I don't know why the latest issue caught my eye at all. Not only was there the aforementioned crazyworm, but there was also the fact that the cover, thought beautifully drawn, features the Flash bearing down on Captain Cold at super-speed. This was certainly not a mark in its favor: the Flash is a boring character. He runs fast! Big feckin deal! So he has the best rogues gallery in the DC universe, so what? You know how he defeats each of them? By running fast! Yawn.
For whatever reason, I bought the issue - and am well reprimanded for the aforementioned crazyworm resentment of the title. This is fantastic stuff, epic and delightfully true.
This storyline, the big, ungainly storyline, is, I now see, entirely under its writers' control (Jim Krueger and Alex Ross). And more than that: this is the great, all-encompassing JLA storyline those of us reading the title in the 70s dreamt of.
Everyone's here. Not just the core magnificent seven, but everybody - the Hawks, Ray Palmer's Atom, fishnetted Zatanna, Green Arrow and Black Canary, the Elongated Man, even the Phantom Stranger ... and there are wonderful additions that we certainly never saw in the 70s: the Doom Patrol, the Metal Men, the Marvel Family, even the hints of Kirby's Third World.
For me, the best single part of this issue was the very first page, a dialogue between Superman and Batman that's as deep, as worthy as anything found in our sacred text, Kingdom Come.
Other great moments?
Batman's interrogation of Captain Cold - again, perfect characterization, in a way we actually seldom saw back in the 70s, when DC was still indecisive about how to 'do' Batman: grim avenger the character started out as, or the happy-go-lucky TV goofball from the 60s TV show who put so very much money into DC's coffers.

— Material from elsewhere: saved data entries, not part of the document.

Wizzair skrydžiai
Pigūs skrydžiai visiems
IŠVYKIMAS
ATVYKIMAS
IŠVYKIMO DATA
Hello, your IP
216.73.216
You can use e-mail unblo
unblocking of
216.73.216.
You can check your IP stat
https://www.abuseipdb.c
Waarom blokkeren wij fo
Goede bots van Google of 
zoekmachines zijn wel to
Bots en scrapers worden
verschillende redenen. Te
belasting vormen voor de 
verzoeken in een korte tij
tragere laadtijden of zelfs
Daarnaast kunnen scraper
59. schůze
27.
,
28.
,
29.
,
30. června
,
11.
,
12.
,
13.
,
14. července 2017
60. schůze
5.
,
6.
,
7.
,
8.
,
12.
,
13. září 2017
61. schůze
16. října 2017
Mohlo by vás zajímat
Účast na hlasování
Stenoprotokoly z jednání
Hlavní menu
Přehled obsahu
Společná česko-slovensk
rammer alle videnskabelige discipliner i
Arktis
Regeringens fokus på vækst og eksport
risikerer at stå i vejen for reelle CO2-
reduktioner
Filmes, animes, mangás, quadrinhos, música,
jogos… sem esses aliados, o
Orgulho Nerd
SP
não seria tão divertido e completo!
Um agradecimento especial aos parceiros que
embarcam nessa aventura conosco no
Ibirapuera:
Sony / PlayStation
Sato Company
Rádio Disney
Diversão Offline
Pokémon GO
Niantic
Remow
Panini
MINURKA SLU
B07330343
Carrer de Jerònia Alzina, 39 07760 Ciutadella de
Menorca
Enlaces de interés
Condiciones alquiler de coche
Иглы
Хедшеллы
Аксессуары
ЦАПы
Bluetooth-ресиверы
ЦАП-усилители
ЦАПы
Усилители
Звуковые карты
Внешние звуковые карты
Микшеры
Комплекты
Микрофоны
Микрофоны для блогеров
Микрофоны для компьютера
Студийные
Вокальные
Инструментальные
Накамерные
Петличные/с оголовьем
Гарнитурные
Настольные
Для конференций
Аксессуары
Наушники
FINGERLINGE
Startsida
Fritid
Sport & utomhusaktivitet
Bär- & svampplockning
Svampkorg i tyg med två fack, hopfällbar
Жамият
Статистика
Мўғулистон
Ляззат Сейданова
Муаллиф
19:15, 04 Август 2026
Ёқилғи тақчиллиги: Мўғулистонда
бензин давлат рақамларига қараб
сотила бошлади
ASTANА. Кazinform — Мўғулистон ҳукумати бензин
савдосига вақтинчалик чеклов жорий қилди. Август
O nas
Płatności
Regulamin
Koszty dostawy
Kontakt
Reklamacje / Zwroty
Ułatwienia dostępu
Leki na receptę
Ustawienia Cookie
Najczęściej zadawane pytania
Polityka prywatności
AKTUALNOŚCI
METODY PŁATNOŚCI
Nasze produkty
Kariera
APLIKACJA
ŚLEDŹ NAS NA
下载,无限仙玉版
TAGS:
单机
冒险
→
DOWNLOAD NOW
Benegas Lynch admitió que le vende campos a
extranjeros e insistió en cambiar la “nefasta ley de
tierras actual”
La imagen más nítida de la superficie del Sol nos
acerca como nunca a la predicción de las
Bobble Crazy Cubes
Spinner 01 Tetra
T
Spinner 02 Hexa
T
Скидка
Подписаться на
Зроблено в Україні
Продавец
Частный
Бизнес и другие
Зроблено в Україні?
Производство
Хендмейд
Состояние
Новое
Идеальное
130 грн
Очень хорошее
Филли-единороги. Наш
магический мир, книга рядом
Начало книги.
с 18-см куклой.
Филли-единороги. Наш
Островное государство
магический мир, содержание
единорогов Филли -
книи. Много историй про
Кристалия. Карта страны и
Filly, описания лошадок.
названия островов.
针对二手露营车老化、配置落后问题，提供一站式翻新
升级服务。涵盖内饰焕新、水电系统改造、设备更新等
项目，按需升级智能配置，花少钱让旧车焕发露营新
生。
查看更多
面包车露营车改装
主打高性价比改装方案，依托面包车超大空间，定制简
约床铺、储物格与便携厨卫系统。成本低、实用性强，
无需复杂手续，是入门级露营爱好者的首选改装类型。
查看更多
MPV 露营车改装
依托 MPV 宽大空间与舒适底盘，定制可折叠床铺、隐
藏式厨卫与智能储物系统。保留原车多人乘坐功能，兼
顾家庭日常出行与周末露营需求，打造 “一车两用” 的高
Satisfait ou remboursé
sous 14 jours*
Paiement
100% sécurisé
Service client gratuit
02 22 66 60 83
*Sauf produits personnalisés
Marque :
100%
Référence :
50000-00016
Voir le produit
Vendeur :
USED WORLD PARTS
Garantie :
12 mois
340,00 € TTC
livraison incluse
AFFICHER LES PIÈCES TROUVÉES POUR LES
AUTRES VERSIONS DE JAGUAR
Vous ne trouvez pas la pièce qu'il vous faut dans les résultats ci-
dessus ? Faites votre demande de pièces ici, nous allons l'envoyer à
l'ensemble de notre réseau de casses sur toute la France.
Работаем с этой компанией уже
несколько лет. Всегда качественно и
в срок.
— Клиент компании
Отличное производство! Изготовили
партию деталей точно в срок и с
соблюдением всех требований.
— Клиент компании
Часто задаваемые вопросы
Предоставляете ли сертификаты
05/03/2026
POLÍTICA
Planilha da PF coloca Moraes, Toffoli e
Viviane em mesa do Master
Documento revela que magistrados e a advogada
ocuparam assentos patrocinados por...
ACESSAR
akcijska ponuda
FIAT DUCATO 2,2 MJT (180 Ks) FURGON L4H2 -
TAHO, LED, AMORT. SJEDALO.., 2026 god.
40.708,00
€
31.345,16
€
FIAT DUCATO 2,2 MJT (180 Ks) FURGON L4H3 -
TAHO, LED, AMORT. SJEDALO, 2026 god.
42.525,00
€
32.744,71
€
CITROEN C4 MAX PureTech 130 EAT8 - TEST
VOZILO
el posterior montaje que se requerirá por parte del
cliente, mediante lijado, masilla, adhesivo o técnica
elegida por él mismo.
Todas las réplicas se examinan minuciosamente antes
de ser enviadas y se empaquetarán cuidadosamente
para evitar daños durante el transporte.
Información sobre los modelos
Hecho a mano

Green Lantern's very stirring rebirth, reciting that dorky oath over his power battery
The final sequence girding of our heroes, realizing they'll have to fight their own kin and proteges, and furthering the reader's confidence (some of us belatedly) that this entire thing is under tight control, the ultimate dream-story actually playing out for us every month.
Along the same lines, kinda sorta, was the Geoff Johns/Richard Donner/Adam Kubert relaunch of Action Comics . My hesitations came from three sources: 1) the weird, Freemasonry coincidence of having a Kubert brother apiece drawing Batman and Superman, 2) the fact that arc-relaunches start to get a little tiring when they happen so often, and 3) one of the only aspects of John Byrne's disasterous reconception of Superman (HOW could DC EVER have been that desperate?) I liked was the idea of Superman being the ONLY survivor of Krypton. In recent years that concept has been seriously blurred (the Eradicator, Krypto, Zod, two or three Supergirls, etc) - and this issue gets even blurrier, introducing a little-kid 'superboy' only moments after poor Kon-el's corpse was in the ground. We'll see what comes of it, but I'd rather Johns (and Donner, who I'm sure had about as much a part in writing this thing as I did) found some other plot-device to goose up his new graphic-novel-in-the-making.
Still, this is grand stuff. Mainly that's due to Adam Kubert's elaborately fantastic artwork. It feels wonderful, actually looking forward to both Action Comics and Superman again - now if only something could be done about the Legion, I'd be one happy blogger.